TASK DIRECTIONS
Output only the entries, exactly as given, without the pictures.

Dataset excerpts
******************************

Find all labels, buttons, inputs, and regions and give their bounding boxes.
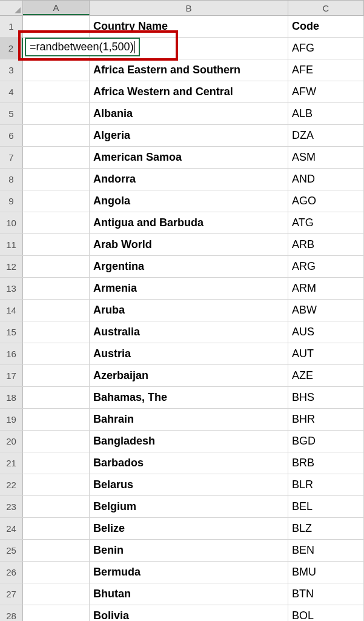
cell-a14[interactable] <box>23 300 90 321</box>
cell-a21[interactable] <box>23 452 90 474</box>
cell-c14[interactable]: ABW <box>288 300 364 321</box>
cell-b22[interactable]: Belarus <box>90 474 288 495</box>
cell-b27[interactable]: Bhutan <box>90 583 288 605</box>
cell-b3[interactable]: Africa Eastern and Southern <box>90 59 288 81</box>
cell-c12[interactable]: ARG <box>288 256 364 277</box>
row-header-12[interactable]: 12 <box>0 256 23 277</box>
cell-a28[interactable] <box>23 605 90 621</box>
cell-a11[interactable] <box>23 234 90 255</box>
cell-c7[interactable]: ASM <box>288 147 364 168</box>
cell-c9[interactable]: AGO <box>288 190 364 212</box>
row-header-10[interactable]: 10 <box>0 212 23 233</box>
row-header-23[interactable]: 23 <box>0 496 23 517</box>
cell-b23[interactable]: Belgium <box>90 496 288 517</box>
row-header-27[interactable]: 27 <box>0 583 23 605</box>
cell-b15[interactable]: Australia <box>90 321 288 343</box>
row-header-28[interactable]: 28 <box>0 605 23 621</box>
cell-a12[interactable] <box>23 256 90 277</box>
row-header-13[interactable]: 13 <box>0 278 23 299</box>
cell-a18[interactable] <box>23 387 90 408</box>
row-header-14[interactable]: 14 <box>0 300 23 321</box>
cell-b12[interactable]: Argentina <box>90 256 288 277</box>
cell-a23[interactable] <box>23 496 90 517</box>
row-header-22[interactable]: 22 <box>0 474 23 495</box>
cell-a20[interactable] <box>23 431 90 452</box>
cell-b25[interactable]: Benin <box>90 540 288 561</box>
row-header-5[interactable]: 5 <box>0 103 23 124</box>
row-header-9[interactable]: 9 <box>0 190 23 212</box>
cell-c11[interactable]: ARB <box>288 234 364 255</box>
cell-b1[interactable]: Country Name <box>90 16 288 37</box>
cell-c8[interactable]: AND <box>288 169 364 190</box>
cell-b17[interactable]: Azerbaijan <box>90 365 288 386</box>
cell-b28[interactable]: Bolivia <box>90 605 288 621</box>
cell-c26[interactable]: BMU <box>288 562 364 583</box>
cell-a22[interactable] <box>23 474 90 495</box>
cell-a2-editing[interactable]: =randbetween(1,500) <box>25 38 140 56</box>
cell-c6[interactable]: DZA <box>288 125 364 146</box>
row-header-11[interactable]: 11 <box>0 234 23 255</box>
cell-b5[interactable]: Albania <box>90 103 288 124</box>
cell-b6[interactable]: Algeria <box>90 125 288 146</box>
cell-b14[interactable]: Aruba <box>90 300 288 321</box>
cell-a13[interactable] <box>23 278 90 299</box>
cell-b4[interactable]: Africa Western and Central <box>90 81 288 102</box>
row-header-26[interactable]: 26 <box>0 562 23 583</box>
cell-c20[interactable]: BGD <box>288 431 364 452</box>
row-header-7[interactable]: 7 <box>0 147 23 168</box>
cell-b16[interactable]: Austria <box>90 343 288 364</box>
cell-a1[interactable] <box>23 16 90 37</box>
cell-c24[interactable]: BLZ <box>288 518 364 539</box>
row-header-2[interactable]: 2 <box>0 38 23 59</box>
cell-a15[interactable] <box>23 321 90 343</box>
cell-b19[interactable]: Bahrain <box>90 409 288 430</box>
cell-a17[interactable] <box>23 365 90 386</box>
cell-c16[interactable]: AUT <box>288 343 364 364</box>
row-header-21[interactable]: 21 <box>0 452 23 474</box>
column-header-a[interactable]: A <box>23 1 90 15</box>
row-header-8[interactable]: 8 <box>0 169 23 190</box>
cell-c28[interactable]: BOL <box>288 605 364 621</box>
row-header-20[interactable]: 20 <box>0 431 23 452</box>
cell-a4[interactable] <box>23 81 90 102</box>
cell-a25[interactable] <box>23 540 90 561</box>
row-header-16[interactable]: 16 <box>0 343 23 364</box>
row-header-1[interactable]: 1 <box>0 16 23 37</box>
cell-b8[interactable]: Andorra <box>90 169 288 190</box>
cell-a8[interactable] <box>23 169 90 190</box>
cell-a24[interactable] <box>23 518 90 539</box>
cell-c23[interactable]: BEL <box>288 496 364 517</box>
cell-a9[interactable] <box>23 190 90 212</box>
row-header-25[interactable]: 25 <box>0 540 23 561</box>
cell-b7[interactable]: American Samoa <box>90 147 288 168</box>
cell-c5[interactable]: ALB <box>288 103 364 124</box>
cell-a27[interactable] <box>23 583 90 605</box>
cell-a6[interactable] <box>23 125 90 146</box>
cell-b20[interactable]: Bangladesh <box>90 431 288 452</box>
cell-c18[interactable]: BHS <box>288 387 364 408</box>
cell-b24[interactable]: Belize <box>90 518 288 539</box>
row-header-24[interactable]: 24 <box>0 518 23 539</box>
row-header-17[interactable]: 17 <box>0 365 23 386</box>
cell-b11[interactable]: Arab World <box>90 234 288 255</box>
row-header-15[interactable]: 15 <box>0 321 23 343</box>
cell-a3[interactable] <box>23 59 90 81</box>
row-header-19[interactable]: 19 <box>0 409 23 430</box>
cell-a5[interactable] <box>23 103 90 124</box>
cell-b26[interactable]: Bermuda <box>90 562 288 583</box>
cell-a7[interactable] <box>23 147 90 168</box>
row-header-6[interactable]: 6 <box>0 125 23 146</box>
cell-b21[interactable]: Barbados <box>90 452 288 474</box>
cell-c2[interactable]: AFG <box>288 38 364 59</box>
cell-b13[interactable]: Armenia <box>90 278 288 299</box>
cell-a19[interactable] <box>23 409 90 430</box>
cell-c17[interactable]: AZE <box>288 365 364 386</box>
cell-c10[interactable]: ATG <box>288 212 364 233</box>
cell-c13[interactable]: ARM <box>288 278 364 299</box>
cell-c27[interactable]: BTN <box>288 583 364 605</box>
cell-b18[interactable]: Bahamas, The <box>90 387 288 408</box>
cell-c19[interactable]: BHR <box>288 409 364 430</box>
cell-c4[interactable]: AFW <box>288 81 364 102</box>
cell-b10[interactable]: Antigua and Barbuda <box>90 212 288 233</box>
cell-a26[interactable] <box>23 562 90 583</box>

******************************

ANSWER AREA
Find all labels, buttons, inputs, and regions and give their bounding boxes.
cell-a14[interactable] <box>23 300 90 321</box>
cell-a21[interactable] <box>23 452 90 474</box>
cell-c14[interactable]: ABW <box>288 300 364 321</box>
cell-b22[interactable]: Belarus <box>90 474 288 495</box>
cell-b27[interactable]: Bhutan <box>90 583 288 605</box>
cell-b3[interactable]: Africa Eastern and Southern <box>90 59 288 81</box>
cell-c12[interactable]: ARG <box>288 256 364 277</box>
row-header-12[interactable]: 12 <box>0 256 23 277</box>
cell-a28[interactable] <box>23 605 90 621</box>
cell-a11[interactable] <box>23 234 90 255</box>
cell-c7[interactable]: ASM <box>288 147 364 168</box>
cell-c9[interactable]: AGO <box>288 190 364 212</box>
row-header-10[interactable]: 10 <box>0 212 23 233</box>
row-header-23[interactable]: 23 <box>0 496 23 517</box>
cell-b23[interactable]: Belgium <box>90 496 288 517</box>
row-header-27[interactable]: 27 <box>0 583 23 605</box>
cell-b15[interactable]: Australia <box>90 321 288 343</box>
row-header-28[interactable]: 28 <box>0 605 23 621</box>
cell-a12[interactable] <box>23 256 90 277</box>
row-header-13[interactable]: 13 <box>0 278 23 299</box>
cell-a18[interactable] <box>23 387 90 408</box>
row-header-14[interactable]: 14 <box>0 300 23 321</box>
cell-b12[interactable]: Argentina <box>90 256 288 277</box>
cell-a23[interactable] <box>23 496 90 517</box>
row-header-22[interactable]: 22 <box>0 474 23 495</box>
cell-a20[interactable] <box>23 431 90 452</box>
cell-b25[interactable]: Benin <box>90 540 288 561</box>
row-header-5[interactable]: 5 <box>0 103 23 124</box>
row-header-9[interactable]: 9 <box>0 190 23 212</box>
cell-c11[interactable]: ARB <box>288 234 364 255</box>
cell-b1[interactable]: Country Name <box>90 16 288 37</box>
cell-c8[interactable]: AND <box>288 169 364 190</box>
cell-b17[interactable]: Azerbaijan <box>90 365 288 386</box>
cell-b28[interactable]: Bolivia <box>90 605 288 621</box>
cell-c26[interactable]: BMU <box>288 562 364 583</box>
cell-a22[interactable] <box>23 474 90 495</box>
cell-a2-editing[interactable]: =randbetween(1,500) <box>25 38 140 56</box>
cell-c6[interactable]: DZA <box>288 125 364 146</box>
row-header-11[interactable]: 11 <box>0 234 23 255</box>
cell-b5[interactable]: Albania <box>90 103 288 124</box>
cell-b6[interactable]: Algeria <box>90 125 288 146</box>
cell-b14[interactable]: Aruba <box>90 300 288 321</box>
cell-a13[interactable] <box>23 278 90 299</box>
cell-b4[interactable]: Africa Western and Central <box>90 81 288 102</box>
row-header-26[interactable]: 26 <box>0 562 23 583</box>
cell-c20[interactable]: BGD <box>288 431 364 452</box>
row-header-7[interactable]: 7 <box>0 147 23 168</box>
cell-b16[interactable]: Austria <box>90 343 288 364</box>
cell-a1[interactable] <box>23 16 90 37</box>
cell-c24[interactable]: BLZ <box>288 518 364 539</box>
row-header-2[interactable]: 2 <box>0 38 23 59</box>
cell-a15[interactable] <box>23 321 90 343</box>
cell-b19[interactable]: Bahrain <box>90 409 288 430</box>
cell-a17[interactable] <box>23 365 90 386</box>
cell-c16[interactable]: AUT <box>288 343 364 364</box>
row-header-21[interactable]: 21 <box>0 452 23 474</box>
column-header-a[interactable]: A <box>23 1 90 15</box>
row-header-8[interactable]: 8 <box>0 169 23 190</box>
cell-c28[interactable]: BOL <box>288 605 364 621</box>
row-header-20[interactable]: 20 <box>0 431 23 452</box>
cell-a4[interactable] <box>23 81 90 102</box>
cell-a25[interactable] <box>23 540 90 561</box>
row-header-16[interactable]: 16 <box>0 343 23 364</box>
row-header-1[interactable]: 1 <box>0 16 23 37</box>
cell-b8[interactable]: Andorra <box>90 169 288 190</box>
cell-a8[interactable] <box>23 169 90 190</box>
cell-a24[interactable] <box>23 518 90 539</box>
cell-c23[interactable]: BEL <box>288 496 364 517</box>
cell-a9[interactable] <box>23 190 90 212</box>
row-header-25[interactable]: 25 <box>0 540 23 561</box>
cell-b7[interactable]: American Samoa <box>90 147 288 168</box>
cell-c5[interactable]: ALB <box>288 103 364 124</box>
cell-a27[interactable] <box>23 583 90 605</box>
cell-a6[interactable] <box>23 125 90 146</box>
cell-b20[interactable]: Bangladesh <box>90 431 288 452</box>
cell-c18[interactable]: BHS <box>288 387 364 408</box>
cell-b24[interactable]: Belize <box>90 518 288 539</box>
row-header-24[interactable]: 24 <box>0 518 23 539</box>
row-header-17[interactable]: 17 <box>0 365 23 386</box>
cell-b11[interactable]: Arab World <box>90 234 288 255</box>
row-header-15[interactable]: 15 <box>0 321 23 343</box>
cell-a3[interactable] <box>23 59 90 81</box>
row-header-19[interactable]: 19 <box>0 409 23 430</box>
cell-a5[interactable] <box>23 103 90 124</box>
cell-b26[interactable]: Bermuda <box>90 562 288 583</box>
cell-a7[interactable] <box>23 147 90 168</box>
row-header-6[interactable]: 6 <box>0 125 23 146</box>
cell-b21[interactable]: Barbados <box>90 452 288 474</box>
cell-c2[interactable]: AFG <box>288 38 364 59</box>
cell-b13[interactable]: Armenia <box>90 278 288 299</box>
cell-a19[interactable] <box>23 409 90 430</box>
cell-c17[interactable]: AZE <box>288 365 364 386</box>
cell-c10[interactable]: ATG <box>288 212 364 233</box>
cell-c13[interactable]: ARM <box>288 278 364 299</box>
cell-c27[interactable]: BTN <box>288 583 364 605</box>
cell-b18[interactable]: Bahamas, The <box>90 387 288 408</box>
cell-c19[interactable]: BHR <box>288 409 364 430</box>
cell-c4[interactable]: AFW <box>288 81 364 102</box>
cell-b10[interactable]: Antigua and Barbuda <box>90 212 288 233</box>
cell-a26[interactable] <box>23 562 90 583</box>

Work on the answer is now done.